*** Material shown ***

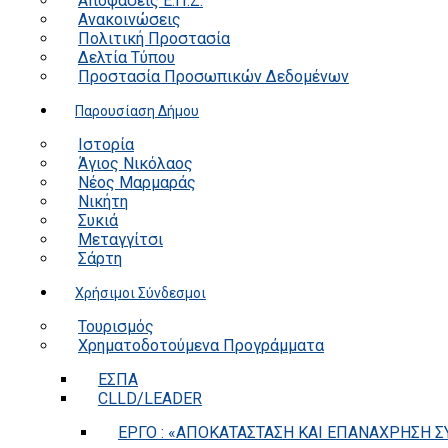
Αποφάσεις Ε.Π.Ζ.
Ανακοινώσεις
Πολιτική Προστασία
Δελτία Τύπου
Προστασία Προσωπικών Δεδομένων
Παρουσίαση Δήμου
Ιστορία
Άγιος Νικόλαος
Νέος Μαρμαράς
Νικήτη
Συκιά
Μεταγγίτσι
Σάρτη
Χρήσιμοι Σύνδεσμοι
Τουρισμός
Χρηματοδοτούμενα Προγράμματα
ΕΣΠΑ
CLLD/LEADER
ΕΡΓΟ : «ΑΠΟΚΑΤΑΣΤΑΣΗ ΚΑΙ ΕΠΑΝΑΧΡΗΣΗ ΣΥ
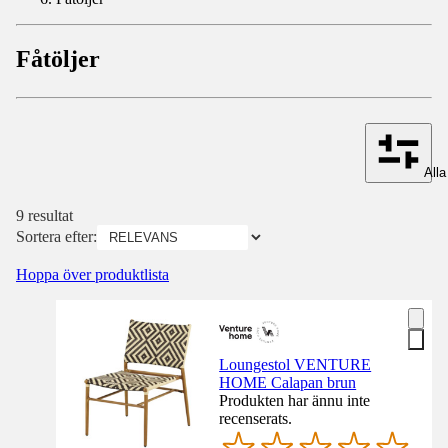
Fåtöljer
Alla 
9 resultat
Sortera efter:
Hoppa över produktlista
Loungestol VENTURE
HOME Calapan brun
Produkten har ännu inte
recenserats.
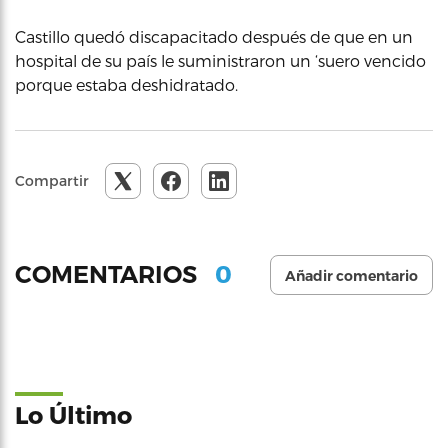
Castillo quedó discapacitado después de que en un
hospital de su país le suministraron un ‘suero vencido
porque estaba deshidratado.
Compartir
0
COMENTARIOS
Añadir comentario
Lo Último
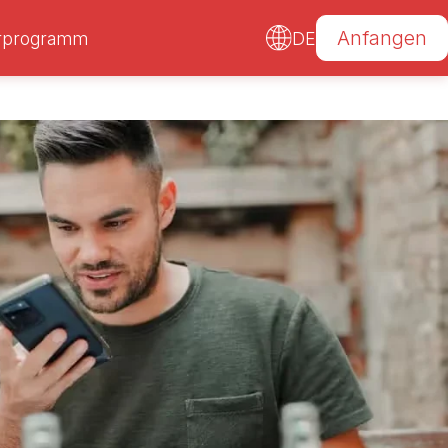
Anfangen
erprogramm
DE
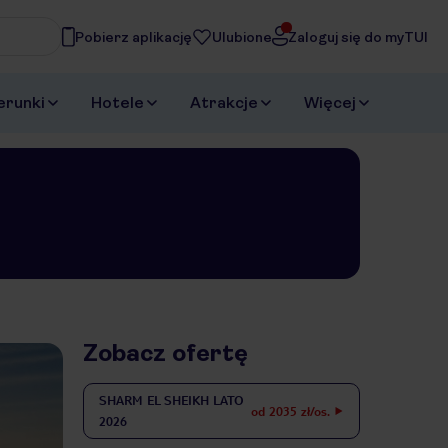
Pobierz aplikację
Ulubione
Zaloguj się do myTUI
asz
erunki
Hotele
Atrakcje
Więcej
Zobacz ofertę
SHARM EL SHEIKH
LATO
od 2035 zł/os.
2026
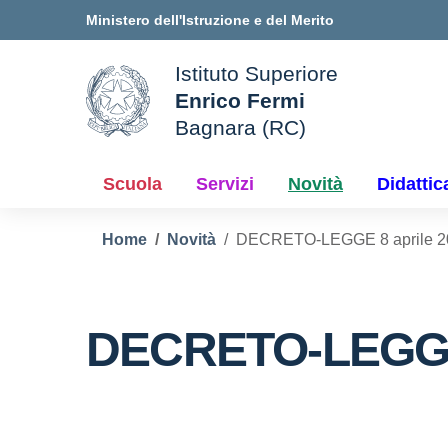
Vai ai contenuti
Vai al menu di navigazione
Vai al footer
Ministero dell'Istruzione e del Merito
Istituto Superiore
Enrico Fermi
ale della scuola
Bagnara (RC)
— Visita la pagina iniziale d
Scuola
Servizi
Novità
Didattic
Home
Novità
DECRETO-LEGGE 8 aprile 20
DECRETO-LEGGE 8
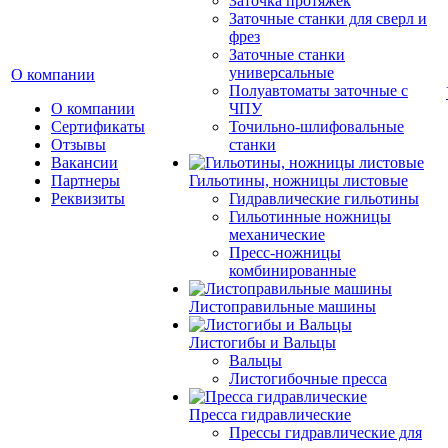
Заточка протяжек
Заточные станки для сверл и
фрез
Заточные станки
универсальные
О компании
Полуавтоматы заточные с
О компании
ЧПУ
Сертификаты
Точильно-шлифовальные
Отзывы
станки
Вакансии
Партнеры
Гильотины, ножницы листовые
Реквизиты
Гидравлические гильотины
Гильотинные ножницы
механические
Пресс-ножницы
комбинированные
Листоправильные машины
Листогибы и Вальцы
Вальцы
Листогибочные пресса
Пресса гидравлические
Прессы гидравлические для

*** End of Material shown ***

Assignment:
Output the lines above in full and exactly as given, omitting any pictures.

Written solution:
Αποφάσεις Ε.Π.Ζ.
Ανακοινώσεις
Πολιτική Προστασία
Δελτία Τύπου
Προστασία Προσωπικών Δεδομένων
Παρουσίαση Δήμου
Ιστορία
Άγιος Νικόλαος
Νέος Μαρμαράς
Νικήτη
Συκιά
Μεταγγίτσι
Σάρτη
Χρήσιμοι Σύνδεσμοι
Τουρισμός
Χρηματοδοτούμενα Προγράμματα
ΕΣΠΑ
CLLD/LEADER
ΕΡΓΟ : «ΑΠΟΚΑΤΑΣΤΑΣΗ ΚΑΙ ΕΠΑΝΑΧΡΗΣΗ ΣΥ
Fåtöljer
Alla 
9 resultat
Sortera efter:
Hoppa över produktlista
Loungestol VENTURE
HOME Calapan brun
Produkten har ännu inte
recenserats.
Castillo quedó discapacitado después de que en un
hospital de su país le suministraron un ‘suero vencido
porque estaba deshidratado.
Compartir
0
COMENTARIOS
Añadir comentario
Lo Último
Anfangen
erprogramm
DE
Pobierz aplikację
Ulubione
Zaloguj się do myTUI
asz
erunki
Hotele
Atrakcje
Więcej
Zobacz ofertę
SHARM EL SHEIKH
LATO
od 2035 zł/os.
2026
Vai ai contenuti
Vai al menu di navigazione
Vai al footer
Ministero dell'Istruzione e del Merito
Istituto Superiore
Enrico Fermi
ale della scuola
Bagnara (RC)
— Visita la pagina iniziale d
Scuola
Servizi
Novità
Didattic
Home
Novità
DECRETO-LEGGE 8 aprile 20
DECRETO-LEGGE 8
Заточка протяжек
Заточные станки для сверл и
фрез
Заточные станки
универсальные
О компании
Полуавтоматы заточные с
О компании
ЧПУ
Сертификаты
Точильно-шлифовальные
Отзывы
станки
Вакансии
Партнеры
Гильотины, ножницы листовые
Реквизиты
Гидравлические гильотины
Гильотинные ножницы
механические
Пресс-ножницы
комбинированные
Листоправильные машины
Листогибы и Вальцы
Вальцы
Листогибочные пресса
Пресса гидравлические
Прессы гидравлические для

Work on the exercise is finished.